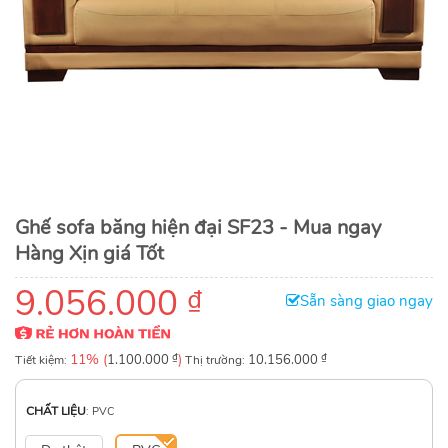
Ghế sofa băng hiện đại SF23 - Mua ngay
Hàng Xịn giá Tốt
9.056.000
₫
Sẵn sàng giao ngay
11% (
₫
)
₫
Tiết kiệm:
1.100.000
Thị trường:
10.156.000
CHẤT LIỆU
:
PVC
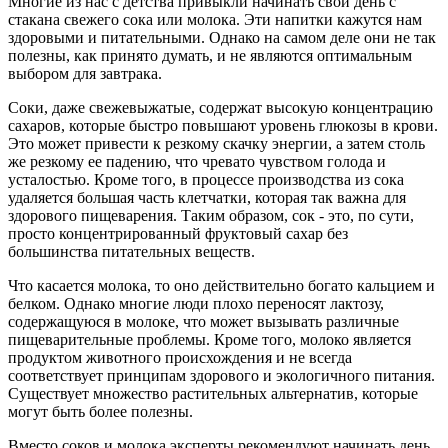
Многие из нас с детства привыкли начинать свой день с
стакана свежего сока или молока. Эти напитки кажутся нам
здоровыми и питательными. Однако на самом деле они не так
полезны, как принято думать, и не являются оптимальным
выбором для завтрака.
Соки, даже свежевыжатые, содержат высокую концентрацию
сахаров, которые быстро повышают уровень глюкозы в крови.
Это может привести к резкому скачку энергии, а затем столь
же резкому ее падению, что чревато чувством голода и
усталостью. Кроме того, в процессе производства из сока
удаляется большая часть клетчатки, которая так важна для
здорового пищеварения. Таким образом, сок - это, по сути,
просто концентрированный фруктовый сахар без
большинства питательных веществ.
Что касается молока, то оно действительно богато кальцием и
белком. Однако многие люди плохо переносят лактозу,
содержащуюся в молоке, что может вызывать различные
пищеварительные проблемы. Кроме того, молоко является
продуктом животного происхождения и не всегда
соответствует принципам здорового и экологичного питания.
Существует множество растительных альтернатив, которые
могут быть более полезны.
Вместо соков и молока эксперты рекомендуют начинать день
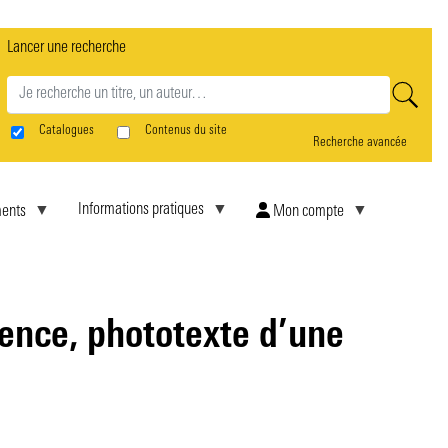
Lancer une recherche
rne
Catalogues
Contenus du site
Recherche avancée
Informations pratiques
ents
Mon compte
nce, phototexte d’une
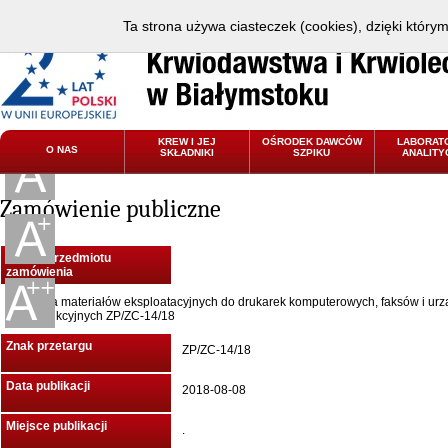
Ta strona używa ciasteczek (cookies), dzięki który
KREW I JEJ
OŚRODEK DAWCÓW
LABORAT
O NAS
SKŁADNIKI
SZPIKU
ANALITY
Zamówienie publiczne
Nazwa przedmiotu
zamówienia
Dostawa materiałów eksploatacyjnych do drukarek komputerowych, faksów i ur
wielofunkcyjnych ZP/ZC-14/18
Znak przetargu
ZP/ZC-14/18
Data publikacji
2018-08-08
Miejsce publikacji
.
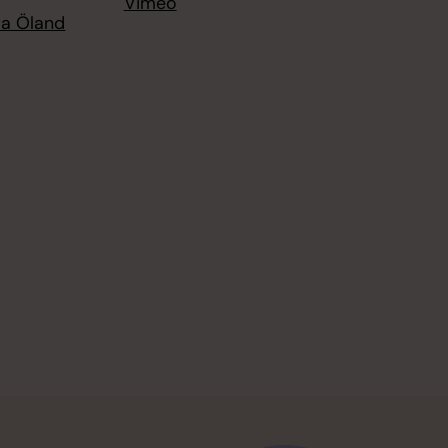
Vimeo
ra Öland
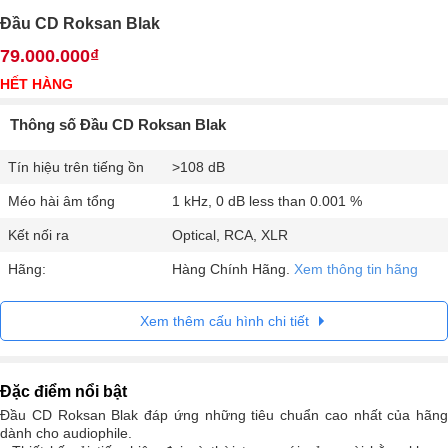
Đầu CD Roksan Blak
79.000.000₫
HẾT HÀNG
Thông số Đầu CD Roksan Blak
Tín hiệu trên tiếng ồn
>108 dB
Méo hài âm tổng
1 kHz, 0 dB less than 0.001 %
Kết nối ra
Optical, RCA, XLR
Hãng:
Hàng Chính Hãng.
Xem thông tin hãng
Xem thêm cấu hình chi tiết
Đặc điểm nổi bật
Đầu CD Roksan Blak đáp ứng những tiêu chuẩn cao nhất của hãng
dành cho audiophile.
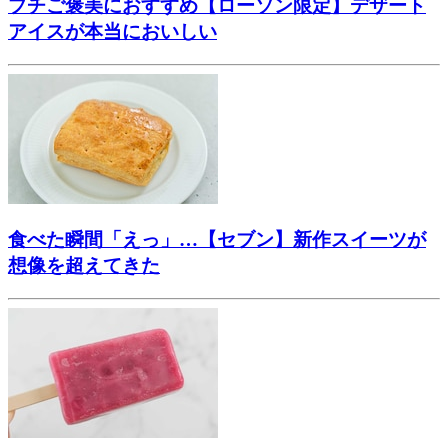
プチご褒美におすすめ【ローソン限定】デザート
アイスが本当においしい
食べた瞬間「えっ」…【セブン】新作スイーツが
想像を超えてきた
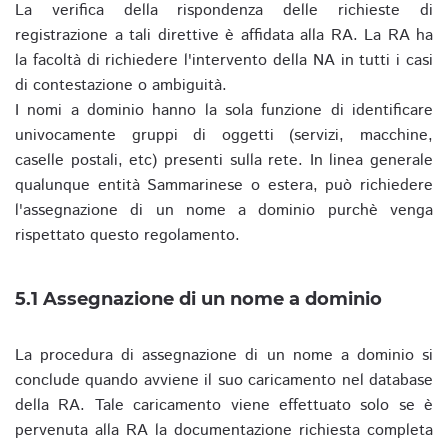
La verifica della rispondenza delle richieste di
registrazione a tali direttive è affidata alla RA. La RA ha
la facoltà di richiedere l'intervento della NA in tutti i casi
di contestazione o ambiguità.
I nomi a dominio hanno la sola funzione di identificare
univocamente gruppi di oggetti (servizi, macchine,
caselle postali, etc) presenti sulla rete. In linea generale
qualunque entità Sammarinese o estera, può richiedere
l'assegnazione di un nome a dominio purchè venga
rispettato questo regolamento.
5.1 Assegnazione di un nome a dominio
La procedura di assegnazione di un nome a dominio si
conclude quando avviene il suo caricamento nel database
della RA. Tale caricamento viene effettuato solo se è
pervenuta alla RA la documentazione richiesta completa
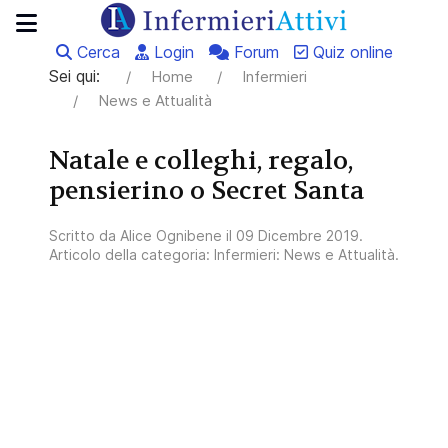
Cerca
Login
Forum
Quiz online
Sei qui:
Home
Infermieri
News e Attualità
Natale e colleghi, regalo,
pensierino o Secret Santa
Scritto da
Alice Ognibene
il
09 Dicembre 2019
.
Articolo della categoria:
Infermieri: News e Attualità
.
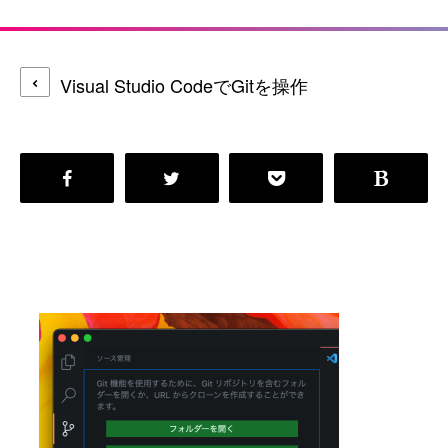
Visual Studio CodeでGitを操作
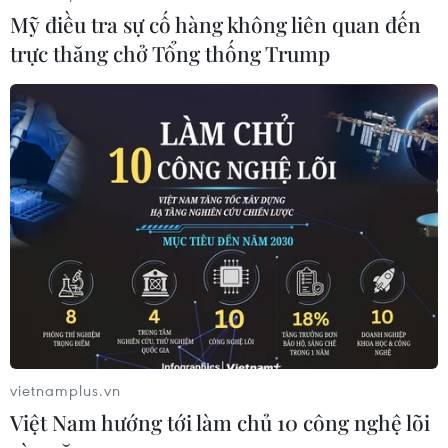
Mỹ điều tra sự cố hàng không liên quan đến
trực thăng chở Tổng thống Trump
vietnamplus.vn
Việt Nam hướng tới làm chủ 10 công nghệ lõi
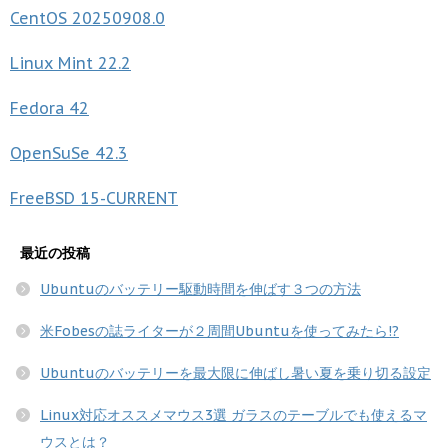
CentOS
20250908.0
Linux Mint
22.2
Fedora
42
OpenSuSe
42.3
FreeBSD
15-CURRENT
最近の投稿
Ubuntuのバッテリー駆動時間を伸ばす３つの方法
米Fobesの誌ライターが２周間Ubuntuを使ってみたら!?
Ubuntuのバッテリーを最大限に伸ばし暑い夏を乗り切る設定
Linux対応オススメマウス3選 ガラスのテーブルでも使えるマ
ウスとは？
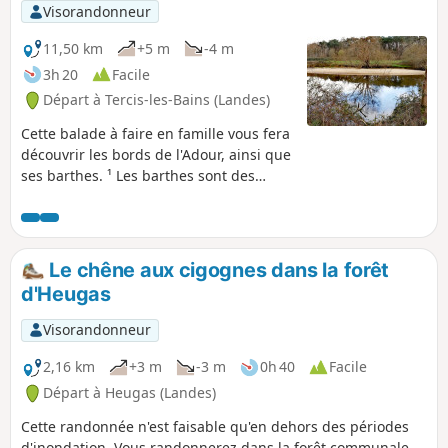
Visorandonneur
11,50 km
+5 m
-4 m
3h 20
Facile
Départ à Tercis-les-Bains (Landes)
Cette balade à faire en famille vous fera
découvrir les bords de l'Adour, ainsi que
ses barthes. ¹ Les barthes sont des
vastes prairies inondables fréquentées
par des troupeaux de chevaux en semi
liberté. La faune y est très riche:
cigognes, aigrettes, hérons cendrés,..
Le chêne aux cigognes dans la forêt
Cette balade emprunte l'ancien chemin
d'Heugas
de halage des bords d'Adour et peut
également être faite en VTT. Il a été
Visorandonneur
récemment goudronné depuis le départ
jusqu'à Saubusse. Comme il est dit plus
2,16 km
+3 m
-3 m
0h 40
Facile
haut, les Barthes étant des terres
Départ à Heugas (Landes)
inondables, il ne vaut mieux pas y
Cette randonnée n'est faisable qu'en dehors des périodes
randonner après de fortes pluies.
d'inondation. Vous randonnerez dans la forêt communale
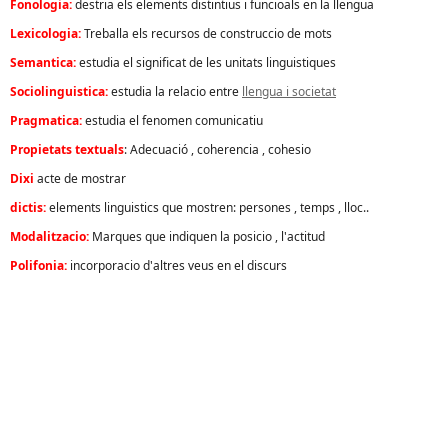
Fonologia:
destria els elements distintius i funcioals en la llengua
Lexicologia:
Treballa els recursos de construccio de mots
Semantica:
estudia el significat de les unitats linguistiques
Sociolinguistica:
estudia la relacio entre
llengua i societat
Pragmatica:
estudia el fenomen comunicatiu
Propietats textuals
: Adecuació , coherencia , cohesio
Dixi
acte de mostrar
dictis:
elements linguistics que mostren: persones , temps , lloc..
Modalitzacio:
Marques que indiquen la posicio , l'actitud
Polifonia:
incorporacio d'altres veus en el discurs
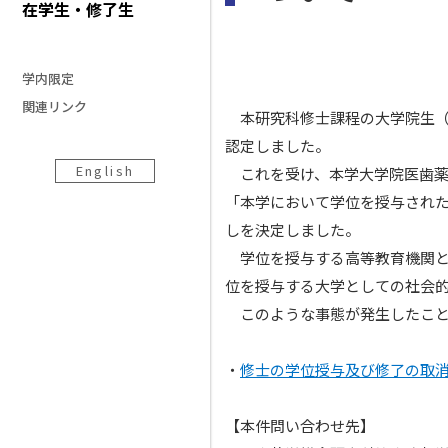
在学生・修了生
学内限定
関連リンク
本研究科修士課程の大学院生（
認定しました。
English
これを受け、本学大学院医歯薬
「本学において学位を授与され
しを決定しました。
学位を授与する高等教育機関と
位を授与する大学としての社会
このような事態が発生したこと
・
修士の学位授与及び修了の取
【本件問い合わせ先】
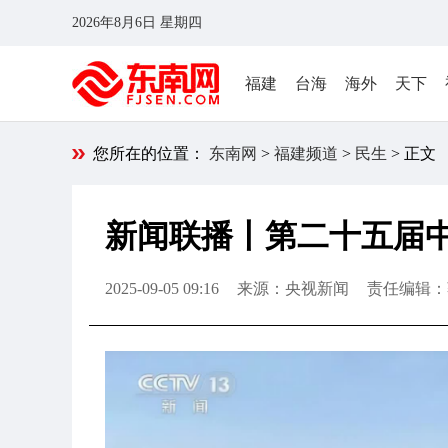
2026年8月6日 星期四
福建
台海
海外
天下
您所在的位置：
东南网
>
福建频道
>
民生
> 正文
新闻联播丨第二十五届
2025-09-05 09:16
来源：央视新闻
责任编辑：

-=-=-

Problem => Check the records above and copy each line that has the string "ngay".

Task solution =>
Ghế sofa băng hiện đại SF23 - Mua ngay
Sẵn sàng giao ngay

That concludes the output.